Total returns for UK commercial real estate assets stood at zero per cent in May, posting a 0.5 per cent decline from the previous month. According to the latest IPD UK Monthly Property Index, falling capital values were behind the decline, while there was no movement in income return, which held steady at 0.5 per cent. However, the organisation stated this was no longer enough to offset sliding capital values.
Although the picture for the UK as a whole is not overly rosy, the London property investment market remains buoyant. Managing director of IPD UK and Ireland Phil Tily commented: "Despite the uncertainty caused by wider economic factors, or perhaps because of it, returns in London continue to be resilient. Values in the City and West End office markets grew by 0.9 per cent and 0.3 per cent respectively." In its Market in Minutes report for April, Savills predicted investment volumes in UK commercial real estate would be lower in the second quarter of the year, compared to the three months from January to March, due to declining capital values.

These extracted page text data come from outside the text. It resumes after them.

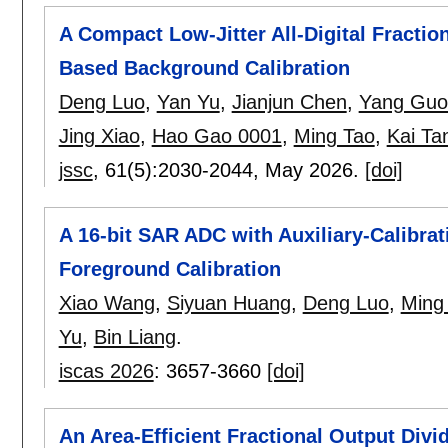
A Compact Low-Jitter All-Digital Fractio
Based Background Calibration
Deng Luo
,
Yan Yu
,
Jianjun Chen
,
Yang Guo
Jing Xiao
,
Hao Gao 0001
,
Ming Tao
,
Kai Ta
jssc
, 61(5):
2030-2044
,
May 2026.
[doi]
A 16-bit SAR ADC with Auxiliary-Calibra
Foreground Calibration
Xiao Wang
,
Siyuan Huang
,
Deng Luo
,
Ming
Yu
,
Bin Liang
.
iscas 2026
:
3657-3660
[doi]
An Area-Efficient Fractional Output Div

Savills cited rental predictions from the Investment Property Forum, which expect offices to outperform other real estate classes over the coming two and a half years, with West End offices delivering consistently high returns into 2014. Rents for City offices, which are currently well below their West End counterparts, will rise, closing this gap in around two years. However, Ed Stansfield, chief property economist at Capital Economics, recently suggested developers may have been "slightly overoptimistic" in estimating demand for office space in London and as a result, new supply entering the market could push rents back a bit. He stressed this will not happen in the immediate future, but advised it is a possibility in the next two years as new schemes are completed.